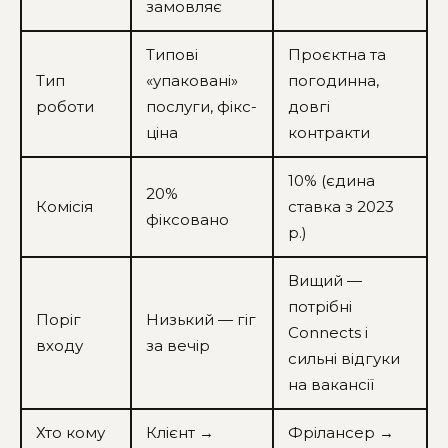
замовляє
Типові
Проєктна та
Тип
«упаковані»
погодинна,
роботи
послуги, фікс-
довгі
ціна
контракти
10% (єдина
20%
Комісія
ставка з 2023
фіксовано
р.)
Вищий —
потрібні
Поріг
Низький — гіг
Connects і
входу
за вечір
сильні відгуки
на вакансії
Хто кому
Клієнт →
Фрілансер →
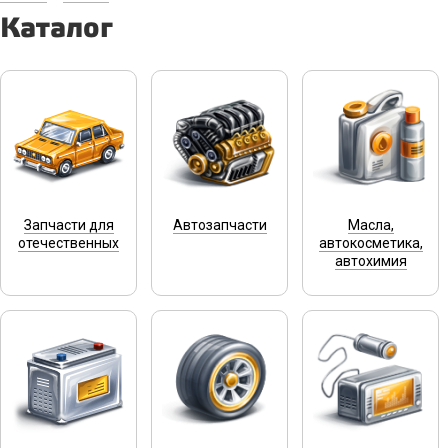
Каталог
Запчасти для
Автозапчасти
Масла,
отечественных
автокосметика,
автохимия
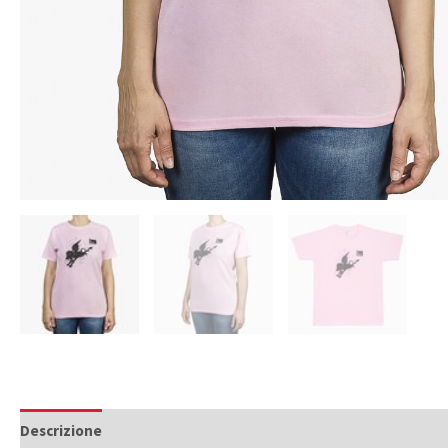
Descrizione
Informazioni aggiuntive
★ ★ ★ ★
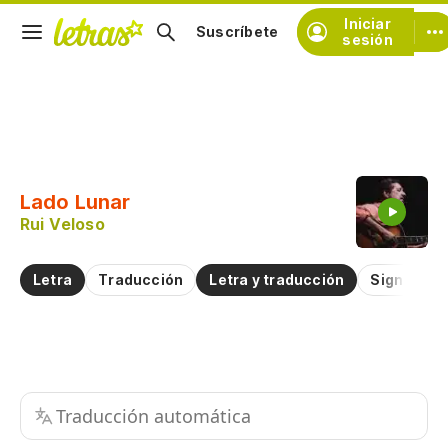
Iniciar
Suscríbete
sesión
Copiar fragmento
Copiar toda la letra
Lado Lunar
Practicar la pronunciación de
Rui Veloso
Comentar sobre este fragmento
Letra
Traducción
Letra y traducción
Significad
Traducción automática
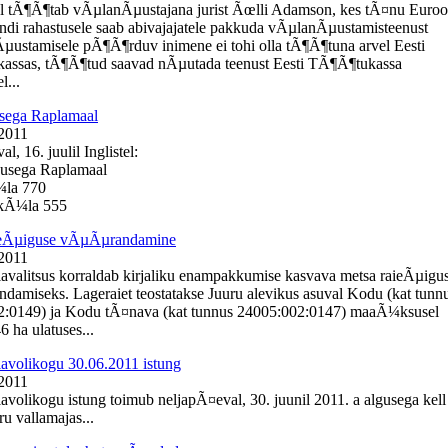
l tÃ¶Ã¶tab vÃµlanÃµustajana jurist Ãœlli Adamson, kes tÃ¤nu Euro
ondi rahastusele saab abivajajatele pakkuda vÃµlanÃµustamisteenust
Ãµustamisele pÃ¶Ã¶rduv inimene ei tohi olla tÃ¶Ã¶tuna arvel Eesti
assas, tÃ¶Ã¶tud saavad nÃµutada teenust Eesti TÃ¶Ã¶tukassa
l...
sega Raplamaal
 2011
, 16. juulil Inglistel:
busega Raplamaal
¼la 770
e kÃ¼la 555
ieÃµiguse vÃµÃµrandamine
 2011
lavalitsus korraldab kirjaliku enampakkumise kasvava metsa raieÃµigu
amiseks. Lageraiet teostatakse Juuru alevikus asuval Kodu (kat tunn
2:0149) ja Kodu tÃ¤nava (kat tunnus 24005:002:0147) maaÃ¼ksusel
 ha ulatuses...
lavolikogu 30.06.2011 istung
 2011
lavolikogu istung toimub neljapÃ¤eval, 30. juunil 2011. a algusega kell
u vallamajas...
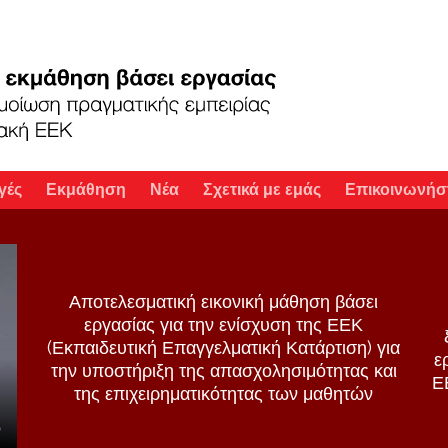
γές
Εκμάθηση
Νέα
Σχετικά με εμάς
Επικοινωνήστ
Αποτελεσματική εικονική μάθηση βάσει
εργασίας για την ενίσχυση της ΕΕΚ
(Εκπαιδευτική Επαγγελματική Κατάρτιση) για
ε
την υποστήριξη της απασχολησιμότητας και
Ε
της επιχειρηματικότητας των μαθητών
★ ★ ★ ★
# [WHAT NEEDS TO BE DONE]
Go through the preceding material and copy each line that has the word "Eesti".

# [SOLUTION TO THE PROBLEM]
Ãµustamisele pÃ¶Ã¶rduv inimene ei tohi olla tÃ¶Ã¶tuna arvel Eesti
assas, tÃ¶Ã¶tud saavad nÃµutada teenust Eesti TÃ¶Ã¶tukassa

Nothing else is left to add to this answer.